When we describe a negative situation we can use the words problem or difficulty and they are often used interchangeably. But, when you explore their true meaning, you’ll see that they refer to two quite different concepts. So let’s take a minute or so to explore the fundamental difference between the subjective, personalised and internal nature of a problem – that is, a conflict in a person’s perception of elements in the real world – and the actuality – the existential, undeniable fact – of the thousand and one random difficulties that always will happen in the course of a lifetime.
The Unitive® coaching approach does not deal with life’s external difficulties. A person who is able to see the world as it really is will always deal with whatever life comes up with, in his or her own authentic way. If there are difficulties that he doesn’t have the skills or knowledge to cope with, he may go to a professional for help. However, the problems the Unitive® coach addresses are purely subjective. They do not exist in the world as such, but only in the client’s comprehension of that world.
The traditional definition of a professional is someone can help the client to deal practically with difficulties in the real world – who has specialised knowledge of a particular aspect of that world, and therefore is able to identify and help to resolve the practical difficulties that arise from the client’s lack of expertise in that particular field of endeavour. By virtue of the fact that he knows more about a particular subject than the person who is asking for help, he (or she) therefore has the power to resolve the client’s difficulties – power that the client doesn’t possess. That’s what the client pays for. You go to a dentist, for example, and you ask for his professional help. You have pain that you can’t do anything about, but he knows about teeth and he can do things to your teeth that you can’t do.
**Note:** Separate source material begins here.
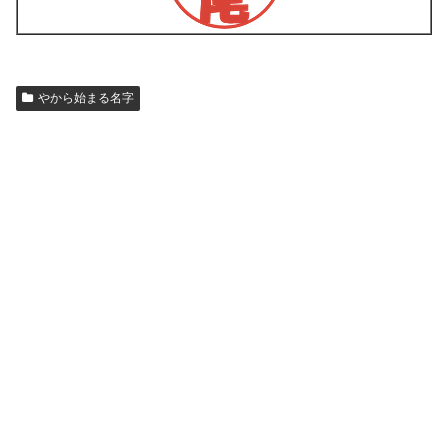
やから始まる名字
So we can define a professional as someone who has some kind of expertise, a practical set of skills, which you don’t intrinsically possess.
If we as coaches put ourselves up to ‘help’ someone, then what we’re doing is, we’re saying in effect that this person needs some kind of external source of aid before they can come to terms with their problems. In Unitive® coaching, we never lose sight of the basic fact that the client’s problems don’t exist in the real world, but only in the way he or she has been conditioned to perceive it. It’s really disingenuous to believe that a coach can ‘help’ the client by assuming the role of an expert; someone who sets himself up to know more about any particular client’s internal process than the client himself. When you think about it, that really doesn’t make sense. The whole point of the Unitive® approach to coaching is not to offer help, but to facilitate the client to help himself. The Unitive® coach works with the client on a level playing field – faces the client as another vulnerable human being – to appreciate the client’s humanity as being intrinsically the same as his own.
In the Unitive® approach to coaching the coach acts as a an interpreter; to facilitate whatever meaning is implicit in whatever it is that the client is presently prepared to share. We as coaches must ask ourselves, what does it mean, what does it signify, that this person has come a certain distance, paid a certain amount of money and is presently sitting down in front of us. What are his expectations? What are his fantasies about our expertise? How much power does he transfer on to us? And are we going to encourage those fantasies by acting as an ‘expert’, or do we begin to tutor him toward the insight that he doesn’t in fact need to have what he perceives as his problems – that he has within him the power to liberate himself?